In case anyone suspects over-reading, it's worth noting that picture books have come in for increased scrutiny in recent years. Yale professor Paul Fry has taught a literary theory class using "Tony the Tow Truck," while a well-known parenting blogger recently published a masterly deconstruction of "Good Night, Moon." (It notes, among other things, the oddness of having a “black office telephone” beside the little rabbit’s bedside: “Who’s calling, his financial adviser?”) Providing further ballast: a 2012 study entitled, "Have a Carrot: Hidden Messages in Margaret Wise Brown’s Runaway Bunny Trilogy and Other Popular Picture Books." On the popular front, Adam Mansbach’s "Go the F*ck to Sleep," while appearing to provide a light-hearted outlet for parental frustration, also parodies the soporific trajectory of practically every story written for kids under five: something exciting happens, it ends, and then everyone has to go, you know, to sleep.

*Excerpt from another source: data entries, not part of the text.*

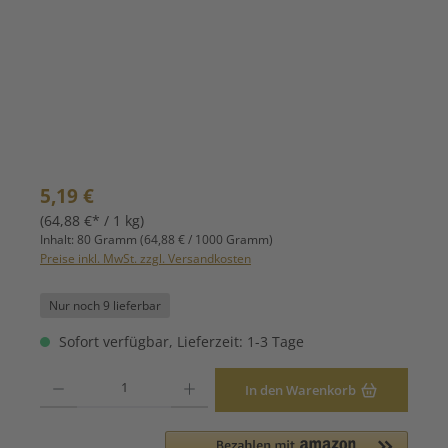
Regulärer Preis:
5,19 €
(64,88 €* / 1 kg)
Inhalt:
80 Gramm
(64,88 € / 1000 Gramm)
Preise inkl. MwSt. zzgl. Versandkosten
Nur noch 9 lieferbar
Sofort verfügbar, Lieferzeit: 1-3 Tage
Produkt Anzahl: Gib den gewünschten Wert ein oder benutze die Schaltfläche
In den Warenkorb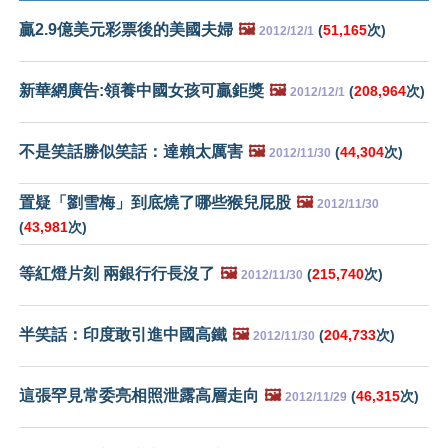
贏2.9億美元彩票後的美國夫婦
🖼️
(
51,165
次)
2012/12/1
新華網廣告:領養中國女孩可贏鉅獎
🖼️
(
208,964
次)
2012/12/1
不是笑話勝似笑話：達賴太厲害
🖼️
(
44,304
次)
2012/11/30
置疑「劉雪梅」到底燒了哪些猴兒屁股
🖼️
2012/11/30
(
43,981
次)
等紅燈片刻 兩銀行行長沒了
🖼️
(
215,740
次)
2012/11/30
半笑話：印度敢引進中國高鐵
🖼️
(
204,733
次)
2012/11/30
這張罕見常委亮相照泄露高層走向
🖼️
(
46,315
次)
2012/11/29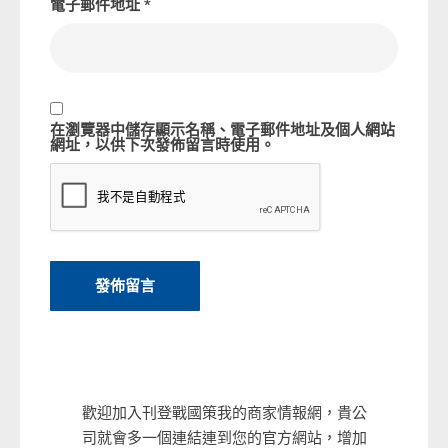
電子郵件地址
*
在
瀏覽器
中儲存顯示名稱、電子郵件地址及個人網站
網址，以供下次發佈留言時使用。
歡迎加入刊登戰國策我的商家情報網，貴公
司就會多一個連結連到您的官方網站，增加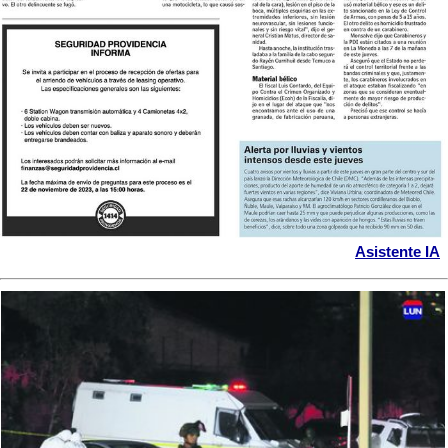
Asistente IA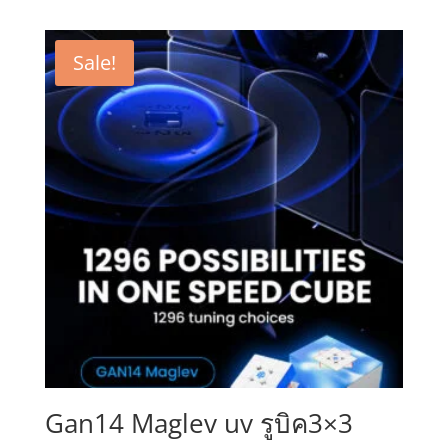
Sale!
Gan14 Maglev uv รูบิค3×3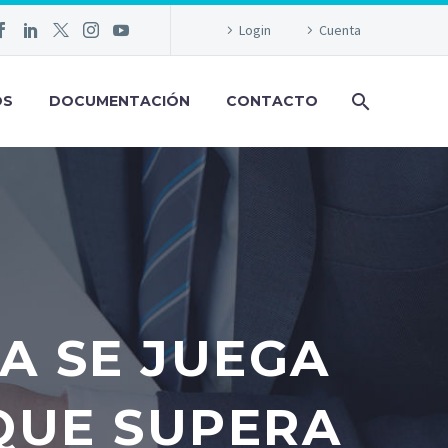
Login
Cuenta
OS
DOCUMENTACIÓN
CONTACTO
A SE JUEGA
QUE SUPERA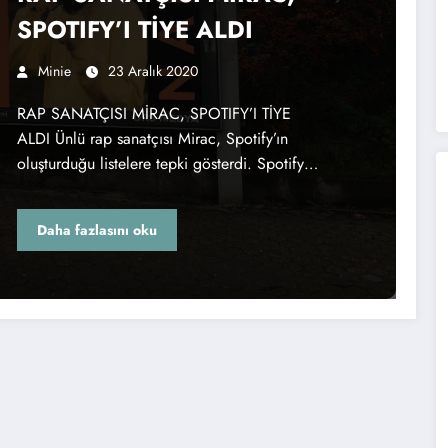
SPOTIFY’I TİYE ALDI
Minie
23 Aralık 2020
RAP SANATÇISI MİRAC, SPOTIFY’I TİYE
ALDI Ünlü rap sanatçısı Mirac, Spotify’ın
oluşturduğu listelere tepki gösterdi. Spotify…
Daha fazlasını oku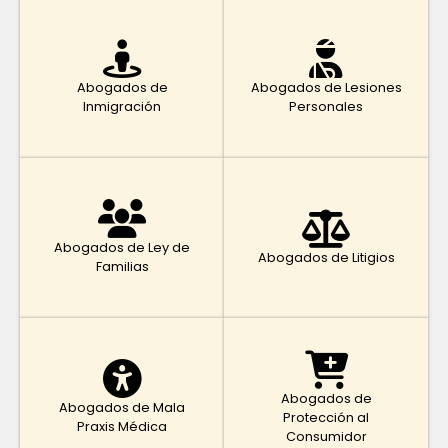
Abogados de
Abogados de Lesiones
Inmigración
Personales
Abogados de Ley de
Abogados de Litigios
Familias
Abogados de
Abogados de Mala
Protección al
Praxis Médica
Consumidor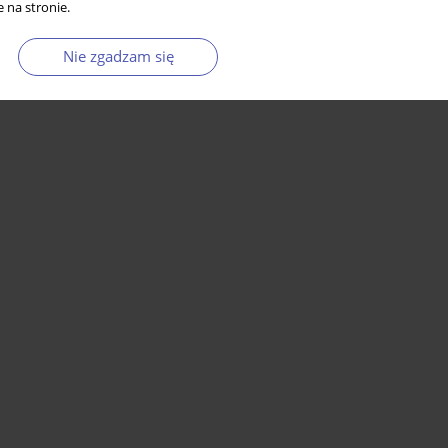
 na stronie.
Nie zgadzam się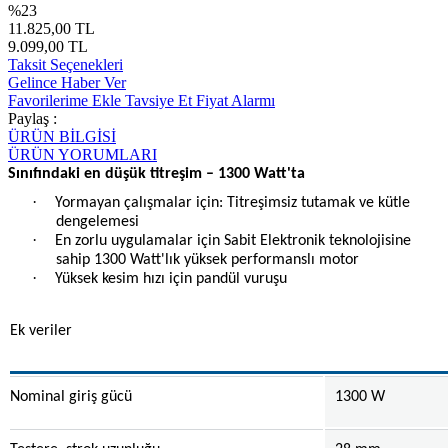
%23
11.825,00 TL
9.099,00 TL
Taksit Seçenekleri
Gelince Haber Ver
Favorilerime Ekle
Tavsiye Et
Fiyat Alarmı
Paylaş :
ÜRÜN BİLGİSİ
ÜRÜN YORUMLARI
Sınıfındaki en düşük titreşim – 1300 Watt'ta
·
Yormayan çalışmalar için: Titreşimsiz tutamak ve kütle
dengelemesi
·
En zorlu uygulamalar için Sabit Elektronik teknolojisine
sahip 1300 Watt'lık yüksek performanslı motor
·
Yüksek kesim hızı için pandül vuruşu
Ek veriler
Nominal giriş gücü
1300 W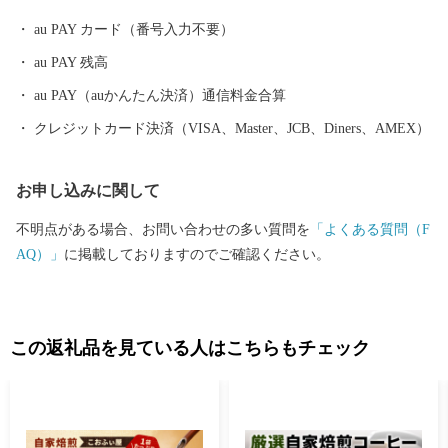
au PAY カード（番号入力不要）
au PAY 残高
au PAY（auかんたん決済）通信料金合算
クレジットカード決済（VISA、Master、JCB、Diners、AMEX）
お申し込みに関して
不明点がある場合、お問い合わせの多い質問を
「よくある質問（F
AQ）」
に掲載しておりますのでご確認ください。
この返礼品を見ている人はこちらもチェック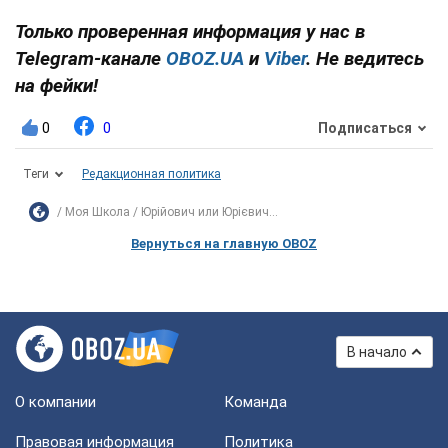
Только проверенная информация у нас в
Telegram-канале
OBOZ.UA
и
Viber
. Не ведитесь
на фейки!
0
0
Подписаться
Теги
Редакционная политика
Моя Школа
Юрійович или Юрієвич...
Вернуться на главную OBOZ
В начало
О компании
Команда
Правовая информация
Политика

What seems less recognized, however, is that picture books are not only efficient conveyers of ideologies, but that many have been shaped by publishers eager to ensure the ideas they deliver are “correct.” Eric Carle, for instance, has complained that he was pressured to add the penitent coda to his hungry caterpillar’s week-long binge: on Sunday, “he ate through one nice green leaf and after that he felt much better.” As Carle explained to "The Paris Review," “[i]ncluding the punitive stomachache ruined the effect. It compromised the book… I see children doing what they like, which is eating, and doing it without the shame or remorse later drilled into them by Judeo-Christian ethics.” Similarly, when "Goodnight Moon" author Margaret Wise Brown was asked by her publishers to change the ending of "The Runaway Bunny," she responded with the following punch line: “Have a carrot.”
This brief survey excludes books with far more obviously objectionable content: "Little Black Sambo," say, or "The Five Chinese Brothers." Just this January, author Malcolm Jones wrote an article detailing the “unbelievably racist world of classic children’s literature” — a tradition for which the publishing industry, he points out, has worked strenuously to atone. Yet even the most “achingly forward thinking and politically correct books,” to borrow Jones’s phrase, can harbor ideas we don’t want to endorse. Didacticism doesn’t guarantee the lesson being taught is right. It’s nice to learn something from picture books. But we shouldn’t have to.